Pour exemple, le mince recueil d’aphorismes choisis de Baliozian intitulé Pertinentes impertinences est le fait de trois traducteurs appartenant à la diaspora française, qui, faute d’éditeur, ont fait imprimer le livre en Arménie et à leurs frais. Par ailleurs, même si Marc Nichanian a publié La perversion historiographique aux éditions Lignes ( et non Léo Scheer, comme le stipule l’article des NAM), ses trois volumes portant le titre général de Entre l’art et le témoignage ont paru chez MētisPresses, une maison d’édition créée à l’occasion par Anna Barseghian et son mari Stefan Kristensen. On est en droit de penser que sans cette initiative éditoriale, les textes de Nichanian n’auraient jamais vu le jour en français. Ni d’ailleurs la traduction qu’a faite Hervé Georgelin de En ces sombres jours d’Aram Andonian, dont on ne saurait souligner l’importance. Dans cet ordre d’idées, le lecteur serait fort étonné si on lui révélait que des écrivains connus publient leurs romans ou leurs poèmes à compte d’auteur ou grâce à des mécènes. De ces livres dont on reparlera sûrement dans cent ans, quand les romans du génocide seront passés avec la poussière du temps.

Je rappelle au lecteur que ces lignes sont écrites pour montrer les difficultés que rencontre l’écriture diasporique dans le sens où nous l’avons définie. Que ces difficultés résultent d’un certain nombre de comportements qui contribuent à mettre les écrivains en situation de condamnation tacite, délibérée ou inconsciente. Que l’ostracisme exercé à leur encontre a pour conséquence leur disparition. « Combien d’écrivains dans la diaspora arménienne de France ? demandai-je un jour à une intellectuelle du Canada. – Deux.»

De fait l’espèce de procès qui a cours chez nous contre les écrivains non conformes relève d’une propension générale à se dénigrer mutuellement. Ma propre expérience et les multiples histoires qui m’ont été confiées et que j’ai eu à connaître de près ou de loin me laissent penser que la diaspora arménienne est ressentie par les Arméniens eux-mêmes comme une société du mépris.
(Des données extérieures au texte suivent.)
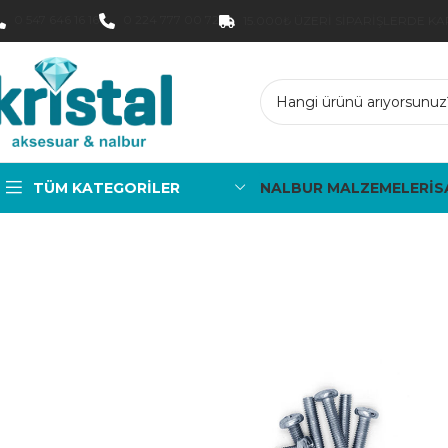
0 547 646 16 16
0 224 777 00 72
15.000₺ ÜZERI SIPARIŞLERDE K
TÜM KATEGORILER
NALBUR MALZEMELERİ
S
Que peut éprouver celui qui fait don de sa personne et qui ne reçoit aucune once de considération, mais des pierres accompagnées d’injures ? Le plus grave est que celui qui s’éprouve comme méprisé se comporte lui-même ou est considéré comme appartenant à la famille des méprisants. En d’autres termes, circulent au sein de notre diaspora des générosités frustrées et des dévouements trahis bien plus que des solidarités capables de cimenter les individus pour constituer un corps revendicatif cohérent contre les forces qui cherchent par tous les moyens à nous nier. Corps malade s’il en est, d’une maladie dont les écrivains n’auront plus à parler demain. Ils ne seront plus là, suicidés qu’ils seront par leur propre communauté.